- Opening Delimiter -

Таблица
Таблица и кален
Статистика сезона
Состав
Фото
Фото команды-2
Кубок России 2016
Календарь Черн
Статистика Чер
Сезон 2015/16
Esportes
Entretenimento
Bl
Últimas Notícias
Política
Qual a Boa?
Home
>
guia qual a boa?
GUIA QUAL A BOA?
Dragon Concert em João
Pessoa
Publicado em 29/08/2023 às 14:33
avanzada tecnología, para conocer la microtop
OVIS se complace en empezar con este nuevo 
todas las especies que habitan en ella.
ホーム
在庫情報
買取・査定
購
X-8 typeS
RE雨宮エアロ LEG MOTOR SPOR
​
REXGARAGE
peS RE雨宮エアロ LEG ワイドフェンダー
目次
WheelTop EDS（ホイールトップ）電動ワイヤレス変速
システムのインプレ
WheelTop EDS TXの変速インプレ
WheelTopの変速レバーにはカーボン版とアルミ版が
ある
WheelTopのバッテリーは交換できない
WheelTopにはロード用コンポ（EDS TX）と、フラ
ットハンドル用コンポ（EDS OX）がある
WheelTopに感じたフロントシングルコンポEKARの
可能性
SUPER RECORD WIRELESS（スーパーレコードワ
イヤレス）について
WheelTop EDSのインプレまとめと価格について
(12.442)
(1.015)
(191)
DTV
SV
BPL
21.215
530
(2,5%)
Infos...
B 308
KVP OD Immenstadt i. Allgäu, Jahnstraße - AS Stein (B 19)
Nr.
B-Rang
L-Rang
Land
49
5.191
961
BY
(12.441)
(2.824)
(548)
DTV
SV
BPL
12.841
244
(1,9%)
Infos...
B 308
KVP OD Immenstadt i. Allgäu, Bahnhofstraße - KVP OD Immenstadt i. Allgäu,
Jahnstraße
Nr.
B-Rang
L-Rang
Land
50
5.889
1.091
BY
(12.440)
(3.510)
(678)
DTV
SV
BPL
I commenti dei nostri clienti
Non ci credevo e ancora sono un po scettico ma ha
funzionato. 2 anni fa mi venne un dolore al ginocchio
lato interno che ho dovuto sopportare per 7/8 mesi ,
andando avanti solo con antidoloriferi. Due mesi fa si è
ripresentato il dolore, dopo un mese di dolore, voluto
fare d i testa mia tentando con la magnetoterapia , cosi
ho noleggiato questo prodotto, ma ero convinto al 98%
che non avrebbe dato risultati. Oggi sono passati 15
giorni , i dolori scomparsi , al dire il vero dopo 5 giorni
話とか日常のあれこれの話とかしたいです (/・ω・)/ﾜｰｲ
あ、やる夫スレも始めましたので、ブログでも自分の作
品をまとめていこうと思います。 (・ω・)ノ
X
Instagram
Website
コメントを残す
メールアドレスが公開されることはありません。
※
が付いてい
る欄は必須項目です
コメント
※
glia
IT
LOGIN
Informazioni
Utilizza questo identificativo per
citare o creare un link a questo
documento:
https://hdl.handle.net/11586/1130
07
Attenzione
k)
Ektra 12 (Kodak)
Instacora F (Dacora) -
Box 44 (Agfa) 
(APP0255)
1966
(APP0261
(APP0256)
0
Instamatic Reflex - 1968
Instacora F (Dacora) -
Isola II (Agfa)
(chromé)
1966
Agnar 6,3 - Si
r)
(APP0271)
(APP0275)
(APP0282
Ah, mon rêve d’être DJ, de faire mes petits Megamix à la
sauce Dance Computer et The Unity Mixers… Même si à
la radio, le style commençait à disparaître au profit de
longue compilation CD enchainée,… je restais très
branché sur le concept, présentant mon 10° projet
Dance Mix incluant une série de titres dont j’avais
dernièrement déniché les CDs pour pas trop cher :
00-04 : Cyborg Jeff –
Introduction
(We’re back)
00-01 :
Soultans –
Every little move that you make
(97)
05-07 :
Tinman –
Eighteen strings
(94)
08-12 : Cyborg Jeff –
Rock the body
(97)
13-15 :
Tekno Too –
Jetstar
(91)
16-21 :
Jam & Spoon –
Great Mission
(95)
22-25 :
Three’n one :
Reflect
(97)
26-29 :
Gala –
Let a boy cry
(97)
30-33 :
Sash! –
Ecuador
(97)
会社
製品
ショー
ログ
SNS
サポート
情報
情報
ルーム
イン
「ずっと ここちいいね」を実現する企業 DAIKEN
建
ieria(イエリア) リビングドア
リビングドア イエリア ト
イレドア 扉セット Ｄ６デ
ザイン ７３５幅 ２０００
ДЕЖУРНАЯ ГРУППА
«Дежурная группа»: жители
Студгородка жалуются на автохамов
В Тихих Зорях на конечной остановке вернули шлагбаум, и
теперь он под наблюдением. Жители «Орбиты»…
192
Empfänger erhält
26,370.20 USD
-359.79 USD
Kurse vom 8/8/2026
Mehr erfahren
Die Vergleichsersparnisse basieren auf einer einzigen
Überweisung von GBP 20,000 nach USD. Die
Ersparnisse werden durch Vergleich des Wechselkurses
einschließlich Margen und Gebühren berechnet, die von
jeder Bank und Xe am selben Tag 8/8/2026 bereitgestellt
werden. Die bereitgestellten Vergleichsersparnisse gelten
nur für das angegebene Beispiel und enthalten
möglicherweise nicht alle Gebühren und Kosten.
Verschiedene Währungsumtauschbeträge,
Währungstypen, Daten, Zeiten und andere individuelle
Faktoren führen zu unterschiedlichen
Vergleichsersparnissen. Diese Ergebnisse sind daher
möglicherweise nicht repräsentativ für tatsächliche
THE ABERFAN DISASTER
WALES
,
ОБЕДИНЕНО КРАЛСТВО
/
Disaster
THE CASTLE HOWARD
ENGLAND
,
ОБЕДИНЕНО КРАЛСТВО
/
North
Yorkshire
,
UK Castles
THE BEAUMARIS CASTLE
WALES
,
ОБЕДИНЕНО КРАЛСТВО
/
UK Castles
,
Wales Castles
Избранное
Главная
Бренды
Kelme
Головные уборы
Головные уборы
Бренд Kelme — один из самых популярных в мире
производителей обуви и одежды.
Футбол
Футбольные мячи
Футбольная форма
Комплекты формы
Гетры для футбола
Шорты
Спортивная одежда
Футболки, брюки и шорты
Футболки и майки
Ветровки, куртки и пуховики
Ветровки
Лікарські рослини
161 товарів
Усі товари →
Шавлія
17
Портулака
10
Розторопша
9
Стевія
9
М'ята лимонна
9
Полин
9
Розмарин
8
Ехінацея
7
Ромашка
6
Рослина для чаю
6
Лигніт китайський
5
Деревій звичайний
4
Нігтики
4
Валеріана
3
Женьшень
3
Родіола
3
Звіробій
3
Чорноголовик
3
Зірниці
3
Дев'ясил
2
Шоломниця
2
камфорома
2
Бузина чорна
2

- Closing Delimiter -

* [What you have to do]: Set all of the data down again exactly.

* [Finished task]:
Таблица
Таблица и кален
Статистика сезона
Состав
Фото
Фото команды-2
Кубок России 2016
Календарь Черн
Статистика Чер
Сезон 2015/16
Esportes
Entretenimento
Bl
Últimas Notícias
Política
Qual a Boa?
Home
>
guia qual a boa?
GUIA QUAL A BOA?
Dragon Concert em João
Pessoa
Publicado em 29/08/2023 às 14:33
avanzada tecnología, para conocer la microtop
OVIS se complace en empezar con este nuevo 
todas las especies que habitan en ella.
ホーム
在庫情報
買取・査定
購
X-8 typeS
RE雨宮エアロ LEG MOTOR SPOR
​
REXGARAGE
peS RE雨宮エアロ LEG ワイドフェンダー
目次
WheelTop EDS（ホイールトップ）電動ワイヤレス変速
システムのインプレ
WheelTop EDS TXの変速インプレ
WheelTopの変速レバーにはカーボン版とアルミ版が
ある
WheelTopのバッテリーは交換できない
WheelTopにはロード用コンポ（EDS TX）と、フラ
ットハンドル用コンポ（EDS OX）がある
WheelTopに感じたフロントシングルコンポEKARの
可能性
SUPER RECORD WIRELESS（スーパーレコードワ
イヤレス）について
WheelTop EDSのインプレまとめと価格について
(12.442)
(1.015)
(191)
DTV
SV
BPL
21.215
530
(2,5%)
Infos...
B 308
KVP OD Immenstadt i. Allgäu, Jahnstraße - AS Stein (B 19)
Nr.
B-Rang
L-Rang
Land
49
5.191
961
BY
(12.441)
(2.824)
(548)
DTV
SV
BPL
12.841
244
(1,9%)
Infos...
B 308
KVP OD Immenstadt i. Allgäu, Bahnhofstraße - KVP OD Immenstadt i. Allgäu,
Jahnstraße
Nr.
B-Rang
L-Rang
Land
50
5.889
1.091
BY
(12.440)
(3.510)
(678)
DTV
SV
BPL
I commenti dei nostri clienti
Non ci credevo e ancora sono un po scettico ma ha
funzionato. 2 anni fa mi venne un dolore al ginocchio
lato interno che ho dovuto sopportare per 7/8 mesi ,
andando avanti solo con antidoloriferi. Due mesi fa si è
ripresentato il dolore, dopo un mese di dolore, voluto
fare d i testa mia tentando con la magnetoterapia , cosi
ho noleggiato questo prodotto, ma ero convinto al 98%
che non avrebbe dato risultati. Oggi sono passati 15
giorni , i dolori scomparsi , al dire il vero dopo 5 giorni
話とか日常のあれこれの話とかしたいです (/・ω・)/ﾜｰｲ
あ、やる夫スレも始めましたので、ブログでも自分の作
品をまとめていこうと思います。 (・ω・)ノ
X
Instagram
Website
コメントを残す
メールアドレスが公開されることはありません。
※
が付いてい
る欄は必須項目です
コメント
※
glia
IT
LOGIN
Informazioni
Utilizza questo identificativo per
citare o creare un link a questo
documento:
https://hdl.handle.net/11586/1130
07
Attenzione
k)
Ektra 12 (Kodak)
Instacora F (Dacora) -
Box 44 (Agfa) 
(APP0255)
1966
(APP0261
(APP0256)
0
Instamatic Reflex - 1968
Instacora F (Dacora) -
Isola II (Agfa)
(chromé)
1966
Agnar 6,3 - Si
r)
(APP0271)
(APP0275)
(APP0282
Ah, mon rêve d’être DJ, de faire mes petits Megamix à la
sauce Dance Computer et The Unity Mixers… Même si à
la radio, le style commençait à disparaître au profit de
longue compilation CD enchainée,… je restais très
branché sur le concept, présentant mon 10° projet
Dance Mix incluant une série de titres dont j’avais
dernièrement déniché les CDs pour pas trop cher :
00-04 : Cyborg Jeff –
Introduction
(We’re back)
00-01 :
Soultans –
Every little move that you make
(97)
05-07 :
Tinman –
Eighteen strings
(94)
08-12 : Cyborg Jeff –
Rock the body
(97)
13-15 :
Tekno Too –
Jetstar
(91)
16-21 :
Jam & Spoon –
Great Mission
(95)
22-25 :
Three’n one :
Reflect
(97)
26-29 :
Gala –
Let a boy cry
(97)
30-33 :
Sash! –
Ecuador
(97)
会社
製品
ショー
ログ
SNS
サポート
情報
情報
ルーム
イン
「ずっと ここちいいね」を実現する企業 DAIKEN
建
ieria(イエリア) リビングドア
リビングドア イエリア ト
イレドア 扉セット Ｄ６デ
ザイン ７３５幅 ２０００
ДЕЖУРНАЯ ГРУППА
«Дежурная группа»: жители
Студгородка жалуются на автохамов
В Тихих Зорях на конечной остановке вернули шлагбаум, и
теперь он под наблюдением. Жители «Орбиты»…
192
Empfänger erhält
26,370.20 USD
-359.79 USD
Kurse vom 8/8/2026
Mehr erfahren
Die Vergleichsersparnisse basieren auf einer einzigen
Überweisung von GBP 20,000 nach USD. Die
Ersparnisse werden durch Vergleich des Wechselkurses
einschließlich Margen und Gebühren berechnet, die von
jeder Bank und Xe am selben Tag 8/8/2026 bereitgestellt
werden. Die bereitgestellten Vergleichsersparnisse gelten
nur für das angegebene Beispiel und enthalten
möglicherweise nicht alle Gebühren und Kosten.
Verschiedene Währungsumtauschbeträge,
Währungstypen, Daten, Zeiten und andere individuelle
Faktoren führen zu unterschiedlichen
Vergleichsersparnissen. Diese Ergebnisse sind daher
möglicherweise nicht repräsentativ für tatsächliche
THE ABERFAN DISASTER
WALES
,
ОБЕДИНЕНО КРАЛСТВО
/
Disaster
THE CASTLE HOWARD
ENGLAND
,
ОБЕДИНЕНО КРАЛСТВО
/
North
Yorkshire
,
UK Castles
THE BEAUMARIS CASTLE
WALES
,
ОБЕДИНЕНО КРАЛСТВО
/
UK Castles
,
Wales Castles
Избранное
Главная
Бренды
Kelme
Головные уборы
Головные уборы
Бренд Kelme — один из самых популярных в мире
производителей обуви и одежды.
Футбол
Футбольные мячи
Футбольная форма
Комплекты формы
Гетры для футбола
Шорты
Спортивная одежда
Футболки, брюки и шорты
Футболки и майки
Ветровки, куртки и пуховики
Ветровки
Лікарські рослини
161 товарів
Усі товари →
Шавлія
17
Портулака
10
Розторопша
9
Стевія
9
М'ята лимонна
9
Полин
9
Розмарин
8
Ехінацея
7
Ромашка
6
Рослина для чаю
6
Лигніт китайський
5
Деревій звичайний
4
Нігтики
4
Валеріана
3
Женьшень
3
Родіола
3
Звіробій
3
Чорноголовик
3
Зірниці
3
Дев'ясил
2
Шоломниця
2
камфорома
2
Бузина чорна
2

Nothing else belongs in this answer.